Supplied entries Start Marker
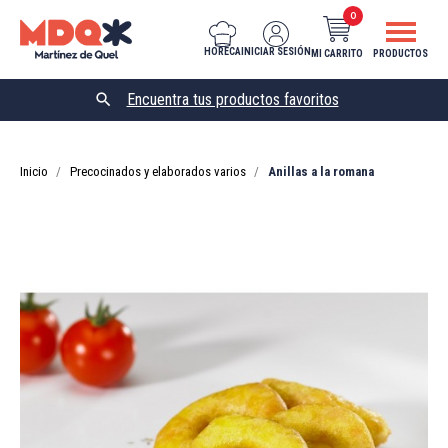
0
HORECA
INICIAR SESIÓN
MI CARRITO
PRODUCTOS

Inicio
Precocinados y elaborados varios
Anillas a la romana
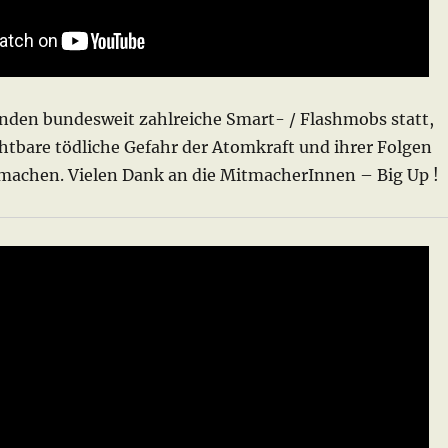
anden bundesweit zahlreiche Smart- / Flashmobs statt,
htbare tödliche Gefahr der Atomkraft und ihrer Folgen
achen. Vielen Dank an die MitmacherInnen – Big Up !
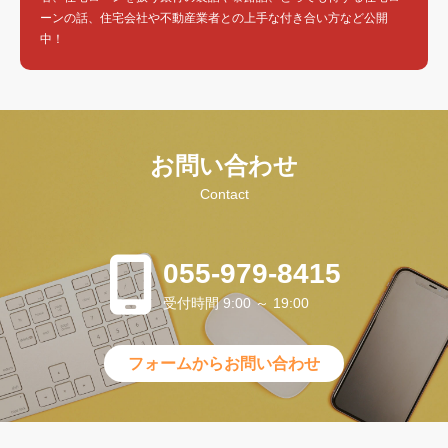
ーンの話、住宅会社や不動産業者との上手な付き合い方など公開
中！
お問い合わせ
Contact
055-979-8415
受付時間 9:00 ～ 19:00
フォームからお問い合わせ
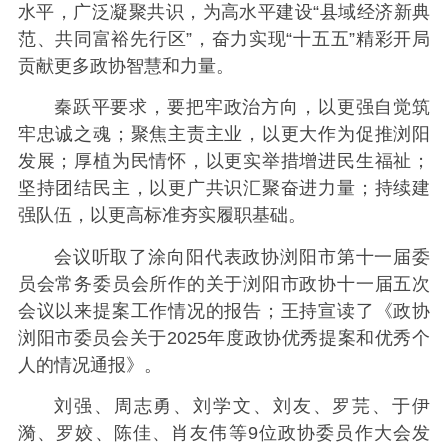
水平，广泛凝聚共识，为高水平建设“县域经济新典
范、共同富裕先行区”，奋力实现“十五五”精彩开局
贡献更多政协智慧和力量。
秦跃平要求，要把牢政治方向，以更强自觉筑
牢忠诚之魂；聚焦主责主业，以更大作为促推浏阳
发展；厚植为民情怀，以更实举措增进民生福祉；
坚持团结民主，以更广共识汇聚奋进力量；持续建
强队伍，以更高标准夯实履职基础。
会议听取了涂向阳代表政协浏阳市第十一届委
员会常务委员会所作的关于浏阳市政协十一届五次
会议以来提案工作情况的报告；王持宣读了《政协
浏阳市委员会关于2025年度政协优秀提案和优秀个
人的情况通报》。
刘强、周志勇、刘学文、刘友、罗芫、于伊
漪、罗姣、陈佳、肖友伟等9位政协委员作大会发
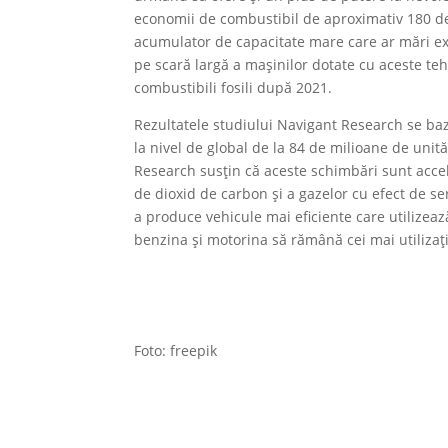
economii de combustibil de aproximativ 180 de 
acumulator de capacitate mare care ar mări exp
pe scară largă a mașinilor dotate cu aceste t
combustibili fosili după 2021.
Rezultatele studiului Navigant Research se ba
la nivel de global de la 84 de milioane de unit
Research susțin că aceste schimbări sunt accele
de dioxid de carbon și a gazelor cu efect de s
a produce vehicule mai eficiente care utilizează
benzina și motorina să rămână cei mai utilizați
Foto: freepik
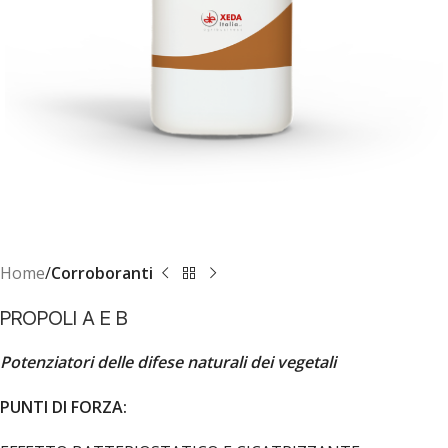
Home
Corroboranti
PROPOLI A E B
Potenziatori delle difese naturali dei vegetali
PUNTI DI FORZA:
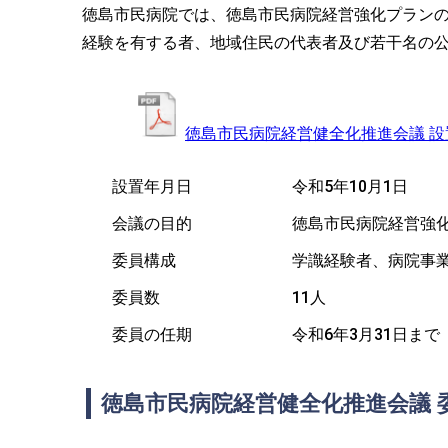
徳島市民病院では、徳島市民病院経営強化プラン
経験を有する者、地域住民の代表者及び若干名の
徳島市民病院経営健全化推進会議 設
設置年月日
令和5年10月1日
会議の目的
徳島市民病院経営強
委員構成
学識経験者、病院事
委員数
11人
委員の任期
令和6年3月31日まで
徳島市民病院経営健全化推進会議 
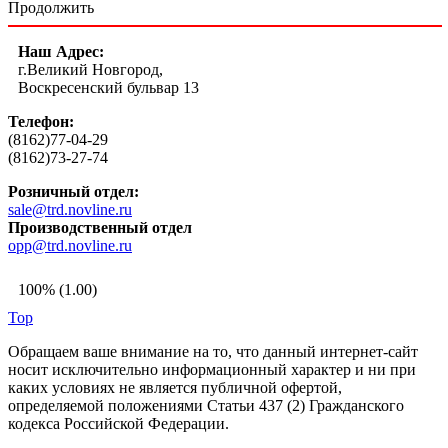
Продолжить
Наш Адрес:
г.Великий Новгород,
Воскресенский бульвар 13
Телефон:
(8162)77-04-29
(8162)73-27-74
Розничный отдел:
sale@trd.novline.ru
Производственный отдел
opp@trd.novline.ru
100% (1.00)
Top
Обращаем ваше внимание на то, что данный интернет-сайт
носит исключительно информационный характер и ни при
каких условиях не является публичной офертой,
определяемой положениями Статьи 437 (2) Гражданского
кодекса Российской Федерации.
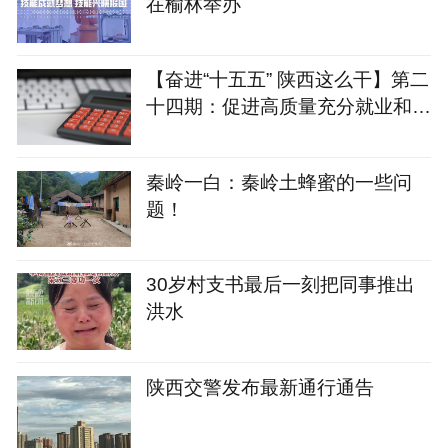
在榆林举办
【奋进“十五五” 陕西这么干】第二
十四期：促进高质量充分就业和提
高居民收入水平
秦岭一白：秦岭土蜂蜜的一些问
题！
30岁村支书最后一刻把同事推出
洪水
陕西交警发布最新通行通告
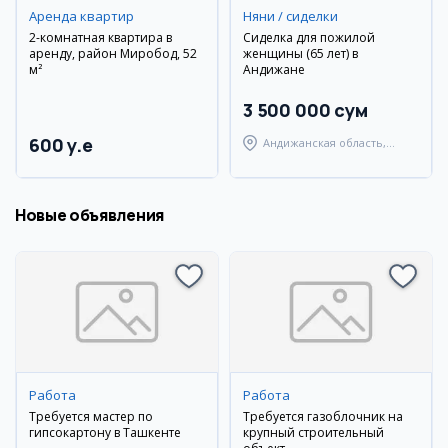
Аренда квартир
Няни / сиделки
2-комнатная квартира в
Сиделка для пожилой
аренду, район Миробод, 52
женщины (65 лет) в
м²
Андижане
3 500 000 сум
600 y.e
Андижанская область,
Андижанский район
Новые объявления
Работа
Работа
Требуется мастер по
Требуется газоблочник на
гипсокартону в Ташкенте
крупный строительный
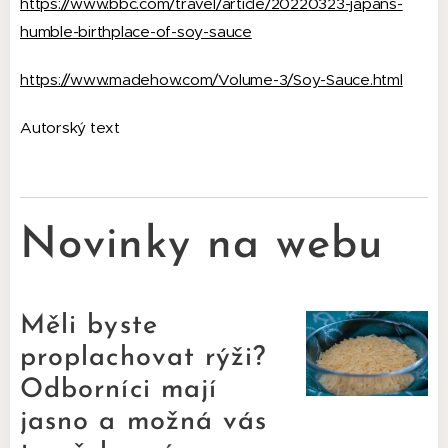
https://www.bbc.com/travel/article/20220323-japans-
humble-birthplace-of-soy-sauce
https://www.madehow.com/Volume-3/Soy-Sauce.html
Autorský text
Novinky na webu
Měli byste
proplachovat rýži?
Odborníci mají
jasno a možná vás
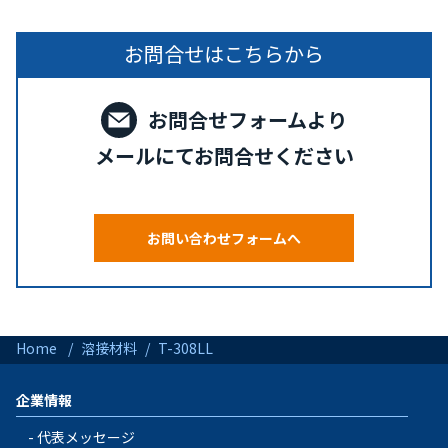
お問合せはこちらから
お問合せフォームより
メールにてお問合せください
お問い合わせフォームへ
Home
溶接材料
T-308LL
企業情報
代表メッセージ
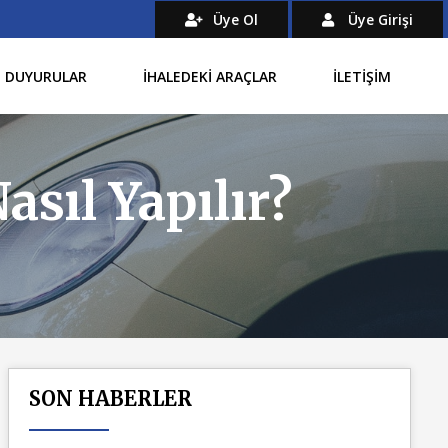
Üye Ol
Üye Girişi
DUYURULAR
İHALEDEKİ ARAÇLAR
İLETİŞİM
asıl Yapılır?
SON HABERLER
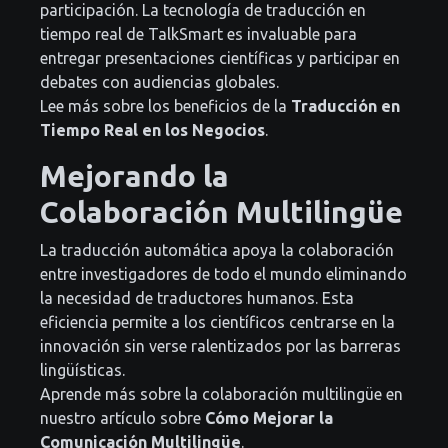
participación. La tecnología de traducción en
tiempo real de TalkSmart es invaluable para
entregar presentaciones científicas y participar en
debates con audiencias globales.
Lee más sobre los beneficios de la
Traducción en
Tiempo Real en los Negocios
.
Mejorando la
Colaboración Multilingüe
La traducción automática apoya la colaboración
entre investigadores de todo el mundo eliminando
la necesidad de traductores humanos. Esta
eficiencia permite a los científicos centrarse en la
innovación sin verse ralentizados por las barreras
lingüísticas.
Aprende más sobre la colaboración multilingüe en
nuestro artículo sobre
Cómo Mejorar la
Comunicación Multilingüe
.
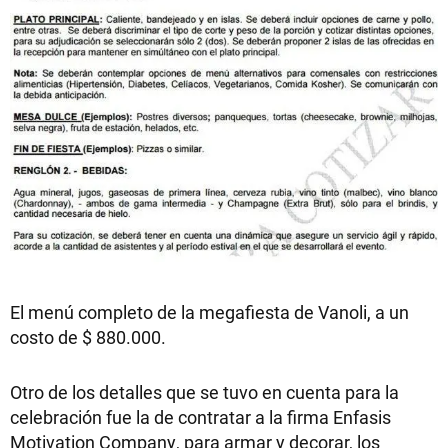
El menú completo de la megafiesta de Vanoli, a un
costo de $ 880.000.
Otro de los detalles que se tuvo en cuenta para la
celebración fue la de contratar a la firma Enfasis
Motivation Company, para armar y decorar, los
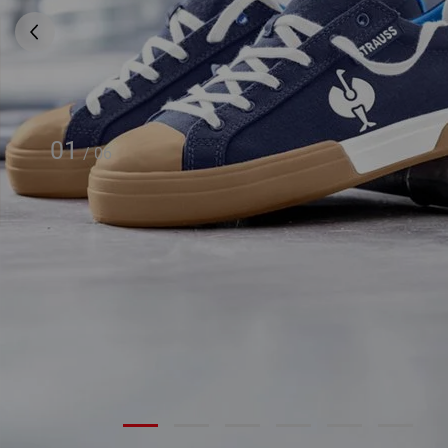
01
/
06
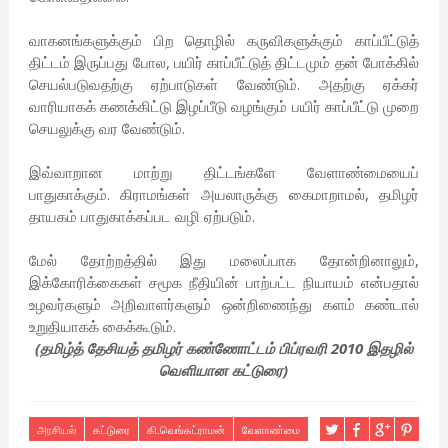
வாகனங்களுக்கும் பிற தொழில் கருவிகளுக்கும் காப்பீட்டுத்
திட்டம் இருப்பது போல, பயிர் காப்பீட்டுத் திட்டமும் தன் போக்கில்
செயல்படுவதற்கு ஏற்பாடுகள் வேண்டும். அதற்கு ஏக்கர்
வாரியாகக் கணக்கிட்டு இழப்பீடு வழங்கும் பயிர் காப்பீட்டு முறை
செயலுக்கு வர வேண்டும்.
இவ்வாறான மாற்று திட்டங்களே வேளாண்மையைப்
பாதுகாக்கும். கிராமங்கள் அயலாருக்கு கைமாறாமல், தமிழர்
தாயகம் பாதுகாக்கப்பட வழி ஏற்படும்.
மேல் தோற்றத்தில் இது மலைப்பாக தோன்றினாலும்,
இக்கோரிக்கைகள் சமூக நீதியின் பாற்பட்ட நியாயம் என்பதால்
உழவர்களும் அறிவாளர்களும் ஒன்றிணைந்து களம் கண்டால்
உறுதியாகக் கைக்கூடும்.
(தமிழ்த் தேசியத் தமிழர் கண்ணோட்டம் பிப்ரவரி 2010 இதழில்
வெளியான கட்டுரை)
அரசியல்
கட்டுரை
கி.வெங்கட்ராமன்
வேளாண்மை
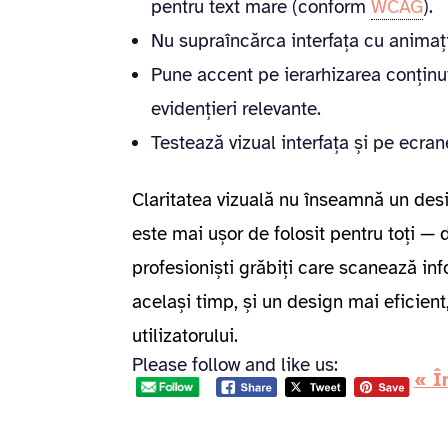
pentru text mare (conform
WCAG
).
Nu supraîncărca interfața cu animați
Pune accent pe ierarhizarea conținutul
evidențieri relevante.
Testează vizual interfața și pe ecra
Claritatea vizuală nu înseamnă un design
este mai ușor de folosit pentru toți — d
profesioniști grăbiți care scanează inf
același timp, și un design mai eficien
utilizatorului.
Please follow and like us:
« Î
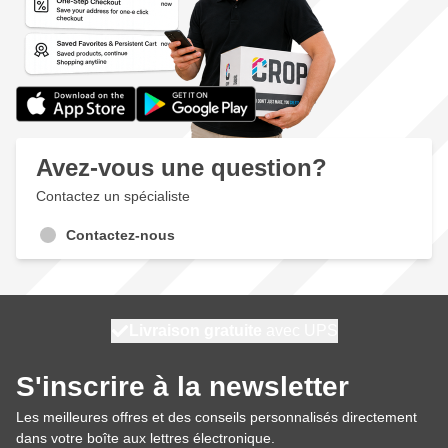
Avez-vous une question?
Contactez un spécialiste
Contactez-nous
100 jours
Livraison gratuite
avec UPS
expédié demain
S'inscrire à la newsletter
Les meilleures offres et des conseils personnalisés directement
dans votre boîte aux lettres électronique.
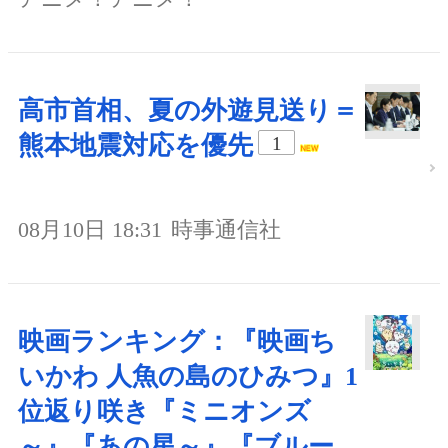
高市首相、夏の外遊見送り＝
熊本地震対応を優先
1
08月10日 18:31
時事通信社
映画ランキング：『映画ち
いかわ 人魚の島のひみつ』1
位返り咲き『ミニオンズ
～』『あの星～』『ブルー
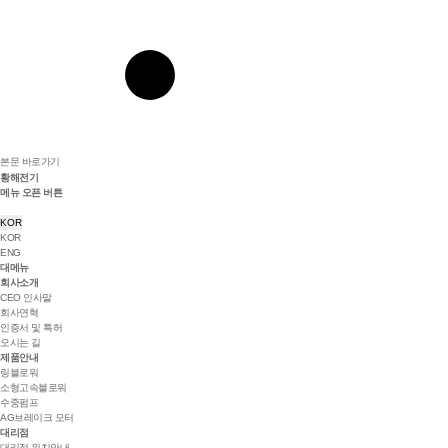
본문 바로가기
황해전기
메뉴 오픈 버튼
KOR
KOR
ENG
대메뉴
회사소개
CEO 인사말
회사연혁
인증서 및 특허
오시는 길
제품안내
링블로워
소형고속블로워
수중펌프
AG브레이크 모터
대리점
대리점 위치안내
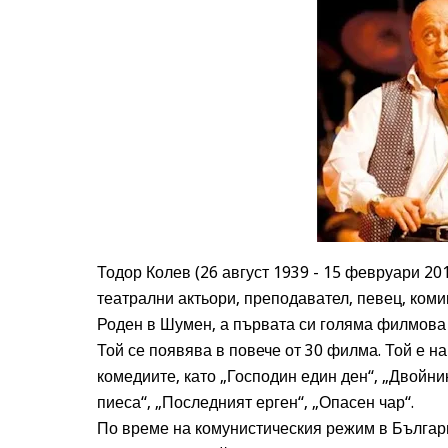
Тодор Колев (26 август 1939 - 15 февруари 20
театрални актьори, преподавател, певец, коми
Роден в Шумен, а първата си голяма филмова 
Той се появява в повече от 30 филма. Той е на
комедиите, като „Господин един ден“, „Двойни
пиеса“, „Последният ерген“, „Опасен чар“.
По време на комунистическия режим в Българ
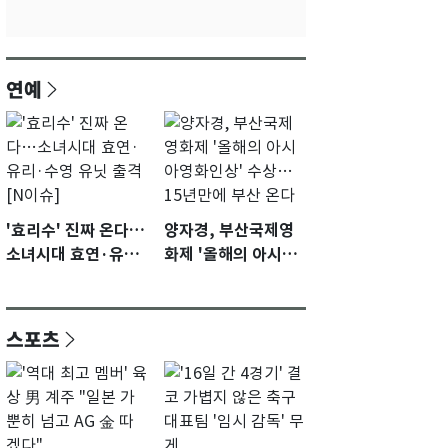
연예
'효리수' 진짜 온다…
양자경, 부산국제영
소녀시대 효연·유리·
화제 '올해의 아시아
수영 유닛 출격 [N이
영화인상' 수상…15
슈]
년만에 부산 온다
스포츠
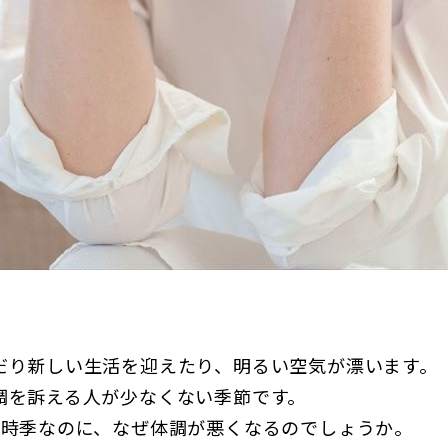
だり新しい生活を迎えたり、明るい空気が漂います。
調を訴える人が少なくない季節です。
な時季なのに、なぜ体調が悪くなるのでしょうか。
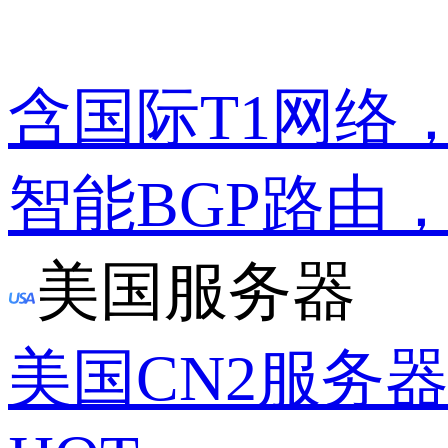
含国际T1网络
智能BGP路由
美国服务器
美国CN2服务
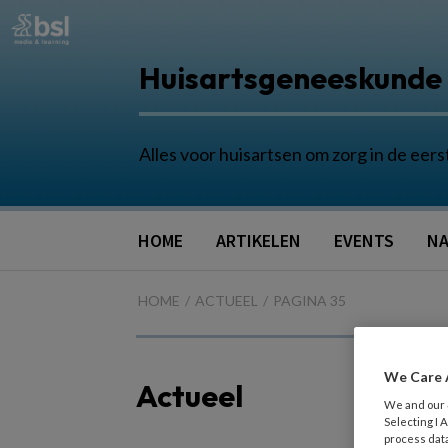
Huisartsgeneeskunde
Alles voor huisartsen om zorg in de eers
HOME
ARTIKELEN
EVENTS
NA
HOME
ACTUEEL
PAGINA 35
We Care 
Actueel
We and our
Selecting I
process data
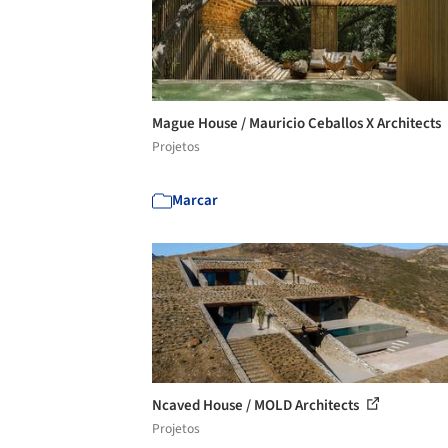
Mague House / Mauricio Ceballos X Architects
Projetos
Marcar
Ncaved House / MOLD Architects
Projetos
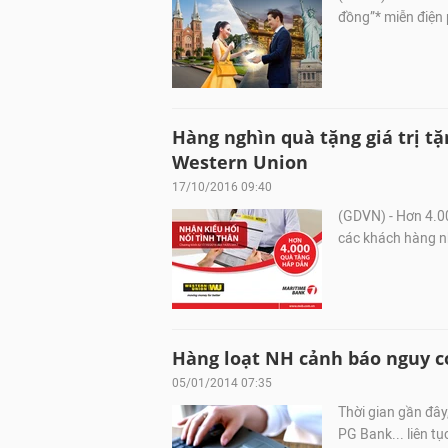
đồng”* miễn điện 
Hàng nghìn quà tặng giá trị t
Western Union
17/10/2016 09:40
(GDVN) - Hơn 4.0
các khách hàng n
Hàng loạt NH cảnh báo nguy 
05/01/2014 07:35
Thời gian gần đâ
PG Bank... liên t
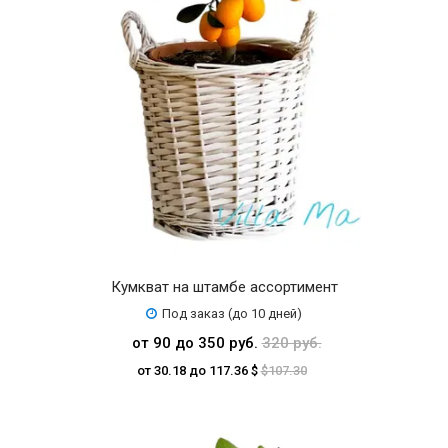
Кумкват на штамбе ассортимент
Под заказ (до 10 дней)
от 90 до 350 руб.
320 руб.
от 30.18 до 117.36 $
$107.30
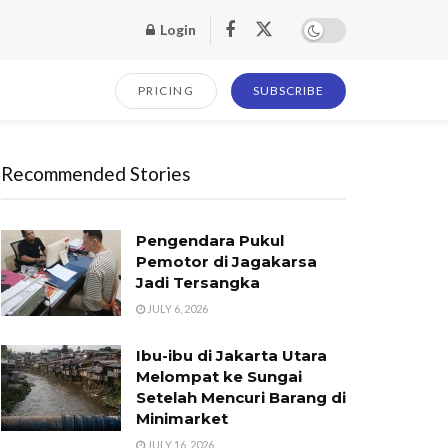
Login
PRICING
SUBSCRIBE
Recommended Stories
Pengendara Pukul
Pemotor di Jagakarsa
Jadi Tersangka
JULY 6, 2026
Ibu-ibu di Jakarta Utara
Melompat ke Sungai
Setelah Mencuri Barang di
Minimarket
JULY 16, 2026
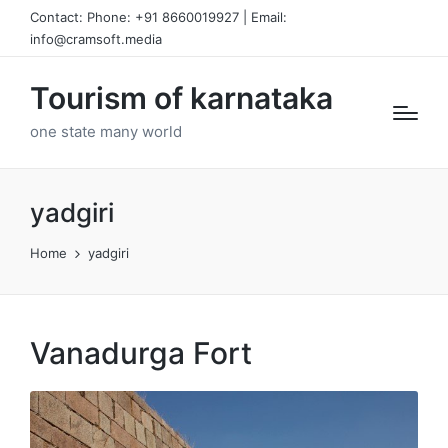
Contact: Phone: +91 8660019927 | Email:
info@cramsoft.media
Tourism of karnataka
one state many world
yadgiri
Home
yadgiri
Vanadurga Fort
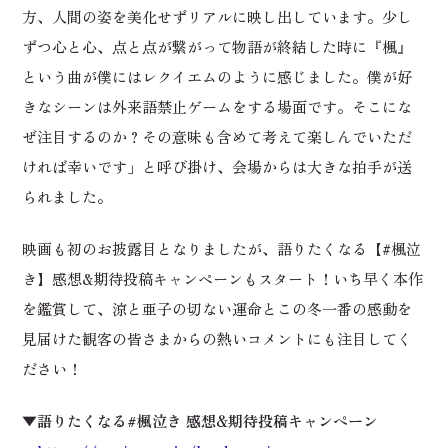
方、人間の姿を美化せずリアルに映し出しています。少し
ずつ心と心、点と点が繋がって物語が終結した時に『楓』
という曲が僕にはレクイエムのように感じました。僕が好
きなシーンは外来語禁止ゲームをする場面です。そこにな
ぜ注目するのか？その意味も含めて考えて楽しんでいただ
ければ幸いです」と呼び掛け、会場からは大きな拍手が送
られました。
映画も初のお披露目となりましたが、語りたくなる【#楓泣
き】感想&期待投稿キャンペーンもスタート！いち早く本作
を鑑賞して、涼と亜子の切ない運命とこの冬一番の感動を
見届けた観客の皆さまからの熱いコメントにも注目してく
ださい！
▼語りたくなる#楓泣き 感想&期待投稿キャンペーン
Supplied entries End Marker
_Task description_
Each line above with the word "aceste" must be returned.

_Result of this exercise_
pe scară largă a mașinilor dotate cu aceste t
Research susțin că aceste schimbări sunt accele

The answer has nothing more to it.